I got the Topeak disc model when I went to discs on my commuter. My frame has eyelets on the dropouts, but I had to use p-clamps (not suppied) on the seatstays. It has the slide-in feature for trunks, but I use panniers (only one daily) and I have been very happy with it. No problem with 700c wheels either. The disc model pushes the side struts out wider at the dropout, and while this may be an issue (stability with panniers), it also keeps the bag further from the spokes. That said, I haven't had any problems carrying 8 half litre cans of beer on one side. I also see no reason why this rack couldn't be used on a non-disc equipped bike, so for ultimate versatility, if you're going to buy new, this could be the rack for you.


----------



## Tweezak (Dec 6, 2008)

jack in the matrix said:


> I got the Topeak disc model when I went to discs on my commuter. My frame has eyelets on the dropouts, but I had to use p-clamps (not suppied) on the seatstays. It has the slide-in feature for trunks, but I use panniers (only one daily) and I have been very happy with it. No problem with 700c wheels either. The disc model pushes the side struts out wider at the dropout, and while this may be an issue (stability with panniers), it also keeps the bag further from the spokes. That said, I haven't had any problems carrying 8 half litre cans of beer on one side. I also see no reason why this rack couldn't be used on a non-disc equipped bike, so for ultimate versatility, if you're going to buy new, this could be the rack for you.

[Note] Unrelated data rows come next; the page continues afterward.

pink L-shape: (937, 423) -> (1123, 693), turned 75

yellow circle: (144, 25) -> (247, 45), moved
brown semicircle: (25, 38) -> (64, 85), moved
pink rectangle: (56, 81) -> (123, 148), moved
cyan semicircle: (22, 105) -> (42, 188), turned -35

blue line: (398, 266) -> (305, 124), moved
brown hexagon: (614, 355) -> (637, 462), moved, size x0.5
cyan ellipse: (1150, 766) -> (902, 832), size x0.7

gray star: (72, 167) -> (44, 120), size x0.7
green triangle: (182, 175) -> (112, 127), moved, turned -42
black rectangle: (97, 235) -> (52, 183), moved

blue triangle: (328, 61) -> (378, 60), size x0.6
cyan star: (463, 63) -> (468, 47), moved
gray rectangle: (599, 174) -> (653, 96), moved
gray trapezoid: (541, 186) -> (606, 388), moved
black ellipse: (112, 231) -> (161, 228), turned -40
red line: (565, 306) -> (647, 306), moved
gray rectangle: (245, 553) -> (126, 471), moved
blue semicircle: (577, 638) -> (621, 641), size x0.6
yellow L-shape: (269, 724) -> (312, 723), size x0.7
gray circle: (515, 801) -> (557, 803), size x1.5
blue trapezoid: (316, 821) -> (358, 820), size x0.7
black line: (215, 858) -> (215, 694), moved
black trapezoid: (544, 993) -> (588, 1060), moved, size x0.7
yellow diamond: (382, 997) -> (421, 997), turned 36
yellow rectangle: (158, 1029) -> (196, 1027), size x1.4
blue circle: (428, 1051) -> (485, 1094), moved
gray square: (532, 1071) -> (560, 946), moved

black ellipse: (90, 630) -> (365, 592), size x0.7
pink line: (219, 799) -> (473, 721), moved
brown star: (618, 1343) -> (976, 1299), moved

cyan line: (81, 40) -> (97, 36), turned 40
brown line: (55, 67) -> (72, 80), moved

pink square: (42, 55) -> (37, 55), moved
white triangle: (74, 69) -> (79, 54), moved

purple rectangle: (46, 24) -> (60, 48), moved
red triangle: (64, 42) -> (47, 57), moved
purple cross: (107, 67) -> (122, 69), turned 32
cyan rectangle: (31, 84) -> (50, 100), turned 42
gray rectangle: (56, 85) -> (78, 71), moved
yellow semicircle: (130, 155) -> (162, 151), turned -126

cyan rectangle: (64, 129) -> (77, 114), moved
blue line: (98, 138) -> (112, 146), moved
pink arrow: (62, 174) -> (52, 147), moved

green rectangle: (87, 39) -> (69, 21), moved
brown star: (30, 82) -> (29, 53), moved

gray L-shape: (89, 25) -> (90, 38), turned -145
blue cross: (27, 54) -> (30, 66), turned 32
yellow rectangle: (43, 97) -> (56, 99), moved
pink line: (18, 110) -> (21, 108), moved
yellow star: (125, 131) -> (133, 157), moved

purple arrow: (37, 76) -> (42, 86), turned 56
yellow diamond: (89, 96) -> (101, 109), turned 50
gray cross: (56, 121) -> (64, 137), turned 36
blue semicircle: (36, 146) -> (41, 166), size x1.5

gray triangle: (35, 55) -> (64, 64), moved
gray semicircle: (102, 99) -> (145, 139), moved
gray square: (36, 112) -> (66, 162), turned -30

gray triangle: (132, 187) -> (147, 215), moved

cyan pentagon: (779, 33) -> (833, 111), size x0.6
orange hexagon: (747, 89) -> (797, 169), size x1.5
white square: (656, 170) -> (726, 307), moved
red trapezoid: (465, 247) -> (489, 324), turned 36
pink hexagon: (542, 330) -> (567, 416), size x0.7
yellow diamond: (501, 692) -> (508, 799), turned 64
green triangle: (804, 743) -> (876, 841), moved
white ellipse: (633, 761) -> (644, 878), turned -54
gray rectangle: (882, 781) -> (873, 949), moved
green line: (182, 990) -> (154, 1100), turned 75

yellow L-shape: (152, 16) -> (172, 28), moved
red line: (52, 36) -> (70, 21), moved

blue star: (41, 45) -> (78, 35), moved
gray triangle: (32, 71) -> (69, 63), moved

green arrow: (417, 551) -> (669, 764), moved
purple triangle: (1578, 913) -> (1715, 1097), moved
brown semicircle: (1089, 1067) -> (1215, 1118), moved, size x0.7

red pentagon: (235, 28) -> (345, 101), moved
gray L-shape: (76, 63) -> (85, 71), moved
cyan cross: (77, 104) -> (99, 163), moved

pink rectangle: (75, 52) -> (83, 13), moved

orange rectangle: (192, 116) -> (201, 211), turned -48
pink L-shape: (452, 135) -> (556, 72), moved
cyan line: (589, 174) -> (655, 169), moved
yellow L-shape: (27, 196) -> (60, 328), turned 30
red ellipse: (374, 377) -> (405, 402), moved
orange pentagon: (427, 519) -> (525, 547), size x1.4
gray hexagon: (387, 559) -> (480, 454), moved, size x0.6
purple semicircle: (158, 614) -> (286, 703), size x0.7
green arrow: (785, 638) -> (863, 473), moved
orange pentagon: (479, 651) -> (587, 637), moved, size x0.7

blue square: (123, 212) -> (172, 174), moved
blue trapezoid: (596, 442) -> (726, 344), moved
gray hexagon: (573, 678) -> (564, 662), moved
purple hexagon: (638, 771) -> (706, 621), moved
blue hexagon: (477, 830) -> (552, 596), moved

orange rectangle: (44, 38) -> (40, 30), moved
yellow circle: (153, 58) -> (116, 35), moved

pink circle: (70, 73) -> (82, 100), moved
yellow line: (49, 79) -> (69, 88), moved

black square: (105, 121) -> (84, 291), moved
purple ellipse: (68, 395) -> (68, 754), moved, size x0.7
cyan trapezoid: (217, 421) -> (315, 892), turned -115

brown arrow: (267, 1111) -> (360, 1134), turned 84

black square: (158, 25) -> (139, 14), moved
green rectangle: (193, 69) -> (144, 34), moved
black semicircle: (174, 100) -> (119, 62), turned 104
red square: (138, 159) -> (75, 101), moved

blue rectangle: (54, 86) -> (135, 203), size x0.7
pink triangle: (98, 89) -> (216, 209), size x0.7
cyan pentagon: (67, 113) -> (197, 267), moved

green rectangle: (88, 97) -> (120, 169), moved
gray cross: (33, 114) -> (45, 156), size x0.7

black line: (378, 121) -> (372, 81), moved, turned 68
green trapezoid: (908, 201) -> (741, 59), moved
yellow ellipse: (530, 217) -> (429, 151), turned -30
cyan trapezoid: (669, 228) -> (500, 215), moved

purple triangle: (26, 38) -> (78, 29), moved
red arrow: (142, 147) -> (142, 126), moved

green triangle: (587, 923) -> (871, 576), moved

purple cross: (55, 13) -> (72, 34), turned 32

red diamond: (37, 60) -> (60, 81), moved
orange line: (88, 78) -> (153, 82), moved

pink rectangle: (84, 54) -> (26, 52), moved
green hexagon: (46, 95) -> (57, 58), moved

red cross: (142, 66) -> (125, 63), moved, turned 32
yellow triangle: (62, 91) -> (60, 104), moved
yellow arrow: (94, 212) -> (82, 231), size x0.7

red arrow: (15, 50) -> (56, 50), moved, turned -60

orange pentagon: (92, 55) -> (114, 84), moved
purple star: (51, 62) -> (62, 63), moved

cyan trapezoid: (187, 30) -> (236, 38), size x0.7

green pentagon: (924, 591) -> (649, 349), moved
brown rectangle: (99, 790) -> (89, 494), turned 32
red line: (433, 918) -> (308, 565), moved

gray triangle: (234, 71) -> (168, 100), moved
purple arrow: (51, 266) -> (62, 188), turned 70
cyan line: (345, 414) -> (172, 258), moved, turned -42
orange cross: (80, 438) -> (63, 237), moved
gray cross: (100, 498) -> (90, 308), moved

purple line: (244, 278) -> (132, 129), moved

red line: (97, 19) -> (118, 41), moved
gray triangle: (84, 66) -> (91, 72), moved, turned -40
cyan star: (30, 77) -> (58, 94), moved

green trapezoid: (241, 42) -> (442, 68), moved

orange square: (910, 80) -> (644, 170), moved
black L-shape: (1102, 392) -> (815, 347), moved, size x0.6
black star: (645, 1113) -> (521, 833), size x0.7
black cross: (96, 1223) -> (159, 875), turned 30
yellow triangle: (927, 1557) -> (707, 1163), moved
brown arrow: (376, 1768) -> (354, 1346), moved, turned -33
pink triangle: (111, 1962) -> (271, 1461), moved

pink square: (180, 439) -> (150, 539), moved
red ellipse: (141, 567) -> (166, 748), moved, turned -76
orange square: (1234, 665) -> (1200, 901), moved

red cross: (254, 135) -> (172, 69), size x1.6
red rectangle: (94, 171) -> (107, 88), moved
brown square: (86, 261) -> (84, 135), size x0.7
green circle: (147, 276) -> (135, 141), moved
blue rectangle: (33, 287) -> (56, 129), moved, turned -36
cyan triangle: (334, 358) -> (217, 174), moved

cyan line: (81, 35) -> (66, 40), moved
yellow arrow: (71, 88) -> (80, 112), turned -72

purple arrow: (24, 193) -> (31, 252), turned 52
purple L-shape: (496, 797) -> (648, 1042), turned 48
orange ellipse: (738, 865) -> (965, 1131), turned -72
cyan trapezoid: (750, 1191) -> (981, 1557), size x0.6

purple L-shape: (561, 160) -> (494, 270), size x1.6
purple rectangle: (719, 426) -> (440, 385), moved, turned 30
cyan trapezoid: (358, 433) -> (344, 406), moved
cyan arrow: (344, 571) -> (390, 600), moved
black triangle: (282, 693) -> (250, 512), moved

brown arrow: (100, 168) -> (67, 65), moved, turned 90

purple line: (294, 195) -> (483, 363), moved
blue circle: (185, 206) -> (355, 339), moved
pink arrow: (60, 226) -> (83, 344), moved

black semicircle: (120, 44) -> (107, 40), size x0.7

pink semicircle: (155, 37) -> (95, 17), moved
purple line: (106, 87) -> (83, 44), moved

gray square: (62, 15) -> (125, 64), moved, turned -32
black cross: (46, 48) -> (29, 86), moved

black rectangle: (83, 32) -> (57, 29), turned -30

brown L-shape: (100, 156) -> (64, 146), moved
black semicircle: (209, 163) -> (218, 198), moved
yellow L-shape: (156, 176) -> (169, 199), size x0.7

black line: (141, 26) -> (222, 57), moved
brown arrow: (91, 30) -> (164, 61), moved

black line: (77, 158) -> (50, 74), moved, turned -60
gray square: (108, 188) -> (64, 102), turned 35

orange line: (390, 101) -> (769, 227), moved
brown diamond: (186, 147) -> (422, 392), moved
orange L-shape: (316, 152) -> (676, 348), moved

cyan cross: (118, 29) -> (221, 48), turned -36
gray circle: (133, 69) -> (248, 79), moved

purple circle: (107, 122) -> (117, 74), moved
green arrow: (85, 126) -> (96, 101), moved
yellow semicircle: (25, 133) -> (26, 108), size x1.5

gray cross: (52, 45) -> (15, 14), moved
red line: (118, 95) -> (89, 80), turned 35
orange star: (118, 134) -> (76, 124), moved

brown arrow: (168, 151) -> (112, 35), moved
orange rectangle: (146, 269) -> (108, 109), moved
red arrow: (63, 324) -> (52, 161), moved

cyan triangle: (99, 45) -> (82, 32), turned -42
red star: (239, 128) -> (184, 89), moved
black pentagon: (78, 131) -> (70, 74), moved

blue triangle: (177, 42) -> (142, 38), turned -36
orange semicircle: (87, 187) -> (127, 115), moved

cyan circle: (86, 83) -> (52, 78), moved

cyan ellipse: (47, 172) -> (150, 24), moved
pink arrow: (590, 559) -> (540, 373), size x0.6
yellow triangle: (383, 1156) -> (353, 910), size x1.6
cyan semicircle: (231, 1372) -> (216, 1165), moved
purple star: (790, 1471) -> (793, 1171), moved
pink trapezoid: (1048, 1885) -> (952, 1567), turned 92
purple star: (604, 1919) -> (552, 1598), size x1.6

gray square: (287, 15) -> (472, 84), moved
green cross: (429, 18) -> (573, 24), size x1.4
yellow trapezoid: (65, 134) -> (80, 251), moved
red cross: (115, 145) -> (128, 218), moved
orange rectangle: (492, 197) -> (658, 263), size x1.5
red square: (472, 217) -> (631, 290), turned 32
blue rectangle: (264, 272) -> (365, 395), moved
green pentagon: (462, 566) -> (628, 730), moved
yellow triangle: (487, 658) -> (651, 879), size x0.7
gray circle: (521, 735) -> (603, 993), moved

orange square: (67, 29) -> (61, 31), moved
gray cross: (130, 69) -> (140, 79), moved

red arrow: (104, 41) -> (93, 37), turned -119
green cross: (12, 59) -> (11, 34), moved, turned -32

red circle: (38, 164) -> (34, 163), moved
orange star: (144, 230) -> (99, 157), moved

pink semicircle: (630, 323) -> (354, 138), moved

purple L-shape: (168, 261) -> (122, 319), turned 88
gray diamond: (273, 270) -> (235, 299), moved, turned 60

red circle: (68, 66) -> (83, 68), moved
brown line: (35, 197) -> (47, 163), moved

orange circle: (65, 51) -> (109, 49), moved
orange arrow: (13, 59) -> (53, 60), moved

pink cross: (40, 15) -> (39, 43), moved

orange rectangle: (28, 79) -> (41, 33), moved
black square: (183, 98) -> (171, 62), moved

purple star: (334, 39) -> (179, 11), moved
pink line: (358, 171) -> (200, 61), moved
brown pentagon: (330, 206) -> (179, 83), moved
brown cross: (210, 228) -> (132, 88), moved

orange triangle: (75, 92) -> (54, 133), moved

I used the same rack on my Redline Conquest but didn't like the idea of p-clamps so I opted for a seatpost clamp that has a place to bolt rack brackets. It works great!


----------



## e39540is (Apr 10, 2009)

Wow! Thank you everybody for your replies and tips. I sent out a dozen emails to my friends, and none of them said that they have a rack that they dont want to keep around. They offered seat post racks, but I had one on my MTB, and didnt like it. 

Looks like I will be waiting, and buying a new one. I am not going to be carying much weight, just lunch, and a change of clothes, so I think p clamps on the seat stays would work. Although, I do like that seat post mount...very neat. I may just go that way too.

Where did you get that seat post clamp/mount, and how much?


----------